Shea's Contracts at Issue
Questions raised about candidate Brigid Shea's work as consultant and lobbyist
Who paid mayoral candidate Brigid Shea to do what?
Shea's lobbying/consulting record – and what it might mean on the campaign trail – was brought up last week by the Burnt Orange Report's Karl-Thomas Musselman. Now the question is whether it will stick to the former City Council member in her challenge to incumbent Mayor Lee Leffingwell. In the short term, it has certainly made the race a bit hotter.
Leffingwell had foreshadowed the charges at the Real Estate Council of Austin's March 27 candidates' forum, when he asked Shea how much she had earned in income from contracts from the city of Austin since her departure from council in 1996. Shea's answer was roughly $40,000 a year, and she later told the Chronicle that Leffingwell had unfairly implied she had been contracting with the city "the entire time I'd been off council. I retired in 1996, but didn't start on city projects until 5 years later in 2001 [and] worked on projects for about 10 years."
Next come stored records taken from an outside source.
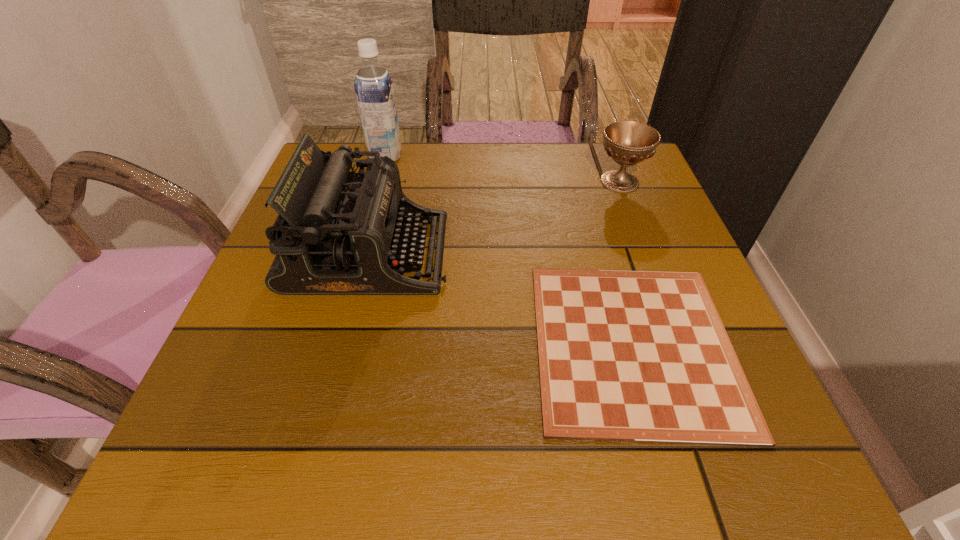 This screenshot has height=540, width=960. I want to click on free region at the far edge of the desktop, so click(496, 196).

In the image, there is a desktop. Where is `vacant region at the near edge`? This screenshot has width=960, height=540. vacant region at the near edge is located at coordinates (341, 435).

The image size is (960, 540). Identify the location of vacant space at the left edge. (263, 373).

At what (x,y) coordinates should I click in order to perform the action: click on free space at the near left corner of the desktop. Please return your answer as a coordinate pair (x, y). The image size is (960, 540). Looking at the image, I should click on (195, 479).

Identify the location of free space at the far right corner. (644, 170).

Where is `vacant area that lies between the checkerboard and the typewriter`? vacant area that lies between the checkerboard and the typewriter is located at coordinates (501, 299).

The width and height of the screenshot is (960, 540). I want to click on vacant space in between the third tallest object and the tallest object, so click(503, 169).

Find the location of a particular element. The width and height of the screenshot is (960, 540). free space between the tallest object and the shortest object is located at coordinates (510, 250).

Find the location of `free space between the second shortest object and the checkerboard`. free space between the second shortest object and the checkerboard is located at coordinates (627, 263).

Locate an element on the screen. empty space that is in between the farthest object and the third nearest object is located at coordinates (503, 169). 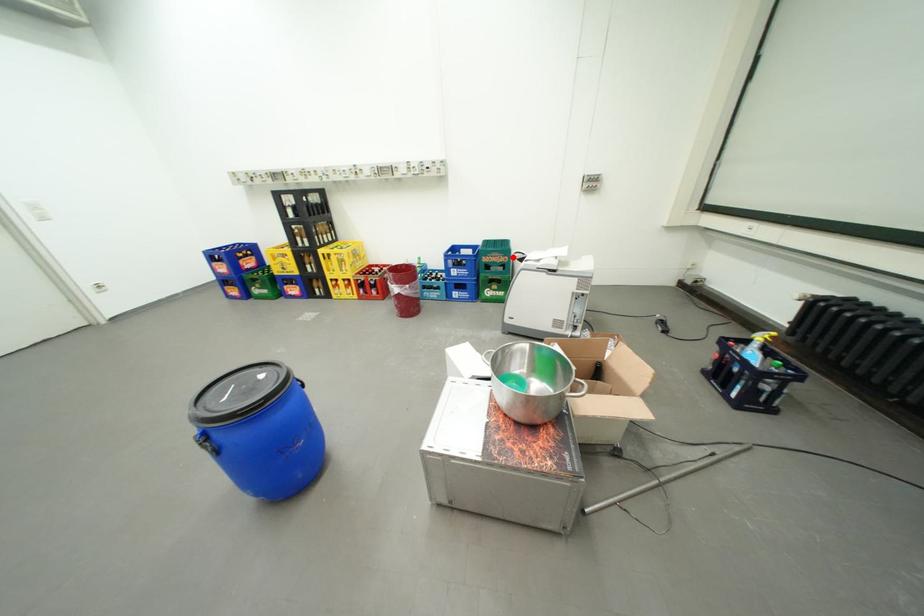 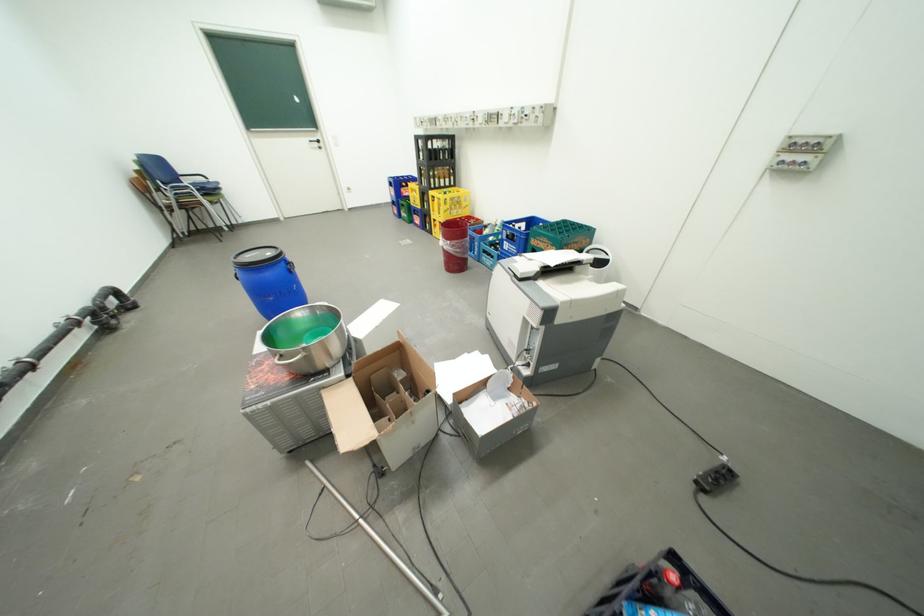 Where in the second image is the point corresponding to the highlighted location from the first image?

(562, 246)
On Thursday, March 29, Musselman posted to BOR information reflecting that Shea had earned more than $500,000 from city contracts over that period, including for work she'd done as part of a rejected 2002 bid to construct (or plan) one version of the city's Water Treatment Plant No. 4 project. Shea fired back an email that night, claiming Musselman "seriously misrepresented the facts on WTP-4, to the point of deliberate distortion."
Shea has acknowledged that she did some work for the CH2M Hill engineering firm in relation to its failed 2002 bid to work on the plant. But she says the CH2M Hill group was the only one "urging the city to pursue sites away from West Travis County." And though the group hadn't picked a location by the time it lost the bid, Shea says, it would have looked east for alternatives. (In 2006, a proposal to site the new plant at Roy G. Guerrero Colorado River Metropolitan Park in return for parks funding was withdrawn by the city after opposition from both the Austin Parks Foundation and some East Austin activists.)
Shea also confirmed that she did work for the Lower Colorado River Authority to the tune of more than $126,000 in earnings during the early 2000s, and for high tech company Vignette in the late Nineties. Shea says that on the LCRA project, she had been approached by then-LCRA General Manager Joe Beal, worked with the organization only after some serious reflection, and left in 2005 after the LCRA decided to build a pipeline that she believed would encourage sprawl development in northern Hays County.
In 2000, Vignette, a software development firm since purchased by OpenText, received $25 million from the city in economic incentives to move its offices Downtown and away from previous locations along MoPac. The incentives were controversial at the time, but supporters defended them as both moving the company into the city's desired development zone and creating jobs. Shea says that though she did work with the company, and registered as a lobbyist for them "out of an abundance of caution," she worked more as liaison between the city's environmental community and the company. Shea insists the resulting development package was a smart investment, and differentiates it from the incentive deals she's been critical of during her mayoral campaign – particularly the Downtown convention hotel fee waivers for White Lodging Services Corp. – because the Vignette deal brought a high tech firm to a still-undeveloped part of Downtown, while making allowances for a reduction in traffic and an $8 million contribution to the Waller Creek Hike and Bike Trail. "[We] need to be strategic about how we spend this money," she argues.
Commenting via email, Leffingwell campaign consultant Mark Littlefield asked, "Did Brigid the lobbyist have different values than Brigid the candidate? It's my understanding that as a lobbyist she helped win a big incentive package for a corporate client, but as a candidate she seems to be adamantly against the same kind of incentives. So I'm just trying to understand the rationale behind what appears to be inconsistent positions on big issues."
Shea responded that Littlefield is "obscuring" the facts about the Vignette deal "because he is a political consultant for Lee's campaign."
What lingers most may be the WTP4 issue, especially if the Leffingwell campaign succeeds in defining its terms. Littlefield told In Fact Daily: "It appears to me that Brigid the city contractor had a very different view of WTP4 than Brigid the mayoral candidate. I'm having a hard time reconciling her past actions with her current position on the plant, which I know is a fundamental issue for a lot of her supporters."
Shea suggests that Littlefield doesn't understand the nature of the contracts in question. She says the bid was for very early work on the project, not actual construction. She also says that there was, at the time, "a very legitimate view that the city might need more water." After peak water use hit its high point in 2001 and has dropped since, that view changed, and Shea's current position is that future need is yet to be confirmed.
As for her contracting work in general, Shea reminds her critics that her clients got what they paid for. "As for the salary I've earned over 11 years of working on city projects, the city has gotten a good rate of return," she wrote in an email. "On the ACWP [Austin Clean Water Program] project, I was chiefly responsible for securing $3.7M in federal grants for the water utility that they would not have gotten otherwise."